Every line of the entries below that mentions "FONTANUS" is to be copied out.
--*--
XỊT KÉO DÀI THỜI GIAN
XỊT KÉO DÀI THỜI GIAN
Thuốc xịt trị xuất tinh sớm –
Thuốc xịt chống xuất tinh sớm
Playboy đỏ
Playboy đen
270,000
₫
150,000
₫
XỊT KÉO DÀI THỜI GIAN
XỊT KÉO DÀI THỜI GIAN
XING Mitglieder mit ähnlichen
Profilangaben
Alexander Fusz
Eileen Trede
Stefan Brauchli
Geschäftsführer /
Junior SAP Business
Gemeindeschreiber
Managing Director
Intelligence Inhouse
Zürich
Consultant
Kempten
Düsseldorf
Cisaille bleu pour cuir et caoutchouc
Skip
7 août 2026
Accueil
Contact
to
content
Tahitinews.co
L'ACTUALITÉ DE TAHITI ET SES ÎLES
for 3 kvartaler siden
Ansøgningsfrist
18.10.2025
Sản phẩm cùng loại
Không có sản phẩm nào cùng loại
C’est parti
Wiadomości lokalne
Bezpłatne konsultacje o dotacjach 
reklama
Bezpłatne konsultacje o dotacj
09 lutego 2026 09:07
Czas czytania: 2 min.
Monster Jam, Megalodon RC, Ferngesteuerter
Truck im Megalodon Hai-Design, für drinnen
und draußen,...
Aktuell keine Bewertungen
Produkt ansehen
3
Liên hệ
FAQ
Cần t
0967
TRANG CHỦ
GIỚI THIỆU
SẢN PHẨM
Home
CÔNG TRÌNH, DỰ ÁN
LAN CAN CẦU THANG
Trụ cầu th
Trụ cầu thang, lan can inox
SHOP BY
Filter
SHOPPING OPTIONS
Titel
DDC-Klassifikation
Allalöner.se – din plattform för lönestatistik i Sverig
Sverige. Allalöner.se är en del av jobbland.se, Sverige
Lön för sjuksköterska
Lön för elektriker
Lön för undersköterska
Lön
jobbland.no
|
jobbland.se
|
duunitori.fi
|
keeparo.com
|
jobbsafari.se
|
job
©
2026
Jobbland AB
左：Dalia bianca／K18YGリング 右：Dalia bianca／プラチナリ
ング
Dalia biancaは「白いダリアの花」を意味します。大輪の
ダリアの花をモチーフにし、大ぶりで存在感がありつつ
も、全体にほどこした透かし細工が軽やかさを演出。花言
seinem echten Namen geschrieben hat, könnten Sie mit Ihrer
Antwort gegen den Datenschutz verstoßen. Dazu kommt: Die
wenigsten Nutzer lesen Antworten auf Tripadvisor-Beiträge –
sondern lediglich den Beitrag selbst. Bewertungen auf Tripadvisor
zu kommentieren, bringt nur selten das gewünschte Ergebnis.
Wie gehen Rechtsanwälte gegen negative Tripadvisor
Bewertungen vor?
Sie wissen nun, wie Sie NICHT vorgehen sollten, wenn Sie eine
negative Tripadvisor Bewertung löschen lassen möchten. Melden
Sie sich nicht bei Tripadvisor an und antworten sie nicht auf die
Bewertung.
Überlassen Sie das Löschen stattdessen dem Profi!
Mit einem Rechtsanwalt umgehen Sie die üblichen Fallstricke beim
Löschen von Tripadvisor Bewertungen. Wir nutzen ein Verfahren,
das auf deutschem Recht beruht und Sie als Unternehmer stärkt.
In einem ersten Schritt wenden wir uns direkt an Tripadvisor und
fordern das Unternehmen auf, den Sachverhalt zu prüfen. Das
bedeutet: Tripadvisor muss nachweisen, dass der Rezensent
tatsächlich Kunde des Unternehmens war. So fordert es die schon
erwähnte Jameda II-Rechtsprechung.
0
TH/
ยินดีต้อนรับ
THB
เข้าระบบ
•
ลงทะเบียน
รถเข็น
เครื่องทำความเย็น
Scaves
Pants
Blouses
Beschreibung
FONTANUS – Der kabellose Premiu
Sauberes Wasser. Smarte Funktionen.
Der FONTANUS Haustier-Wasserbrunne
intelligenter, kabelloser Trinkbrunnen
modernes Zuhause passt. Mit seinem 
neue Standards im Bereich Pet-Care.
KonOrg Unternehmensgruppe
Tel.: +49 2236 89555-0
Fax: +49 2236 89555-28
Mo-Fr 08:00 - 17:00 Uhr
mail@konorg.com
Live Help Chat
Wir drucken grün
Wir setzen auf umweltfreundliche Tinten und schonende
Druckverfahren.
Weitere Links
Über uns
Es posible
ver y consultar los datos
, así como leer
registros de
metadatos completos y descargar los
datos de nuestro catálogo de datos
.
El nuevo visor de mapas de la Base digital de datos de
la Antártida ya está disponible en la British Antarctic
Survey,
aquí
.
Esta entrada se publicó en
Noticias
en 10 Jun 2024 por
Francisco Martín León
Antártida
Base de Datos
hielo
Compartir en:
--*--
(Answer space)
FONTANUS – Der kabellose Premiu
Der FONTANUS Haustier-Wasserbrunne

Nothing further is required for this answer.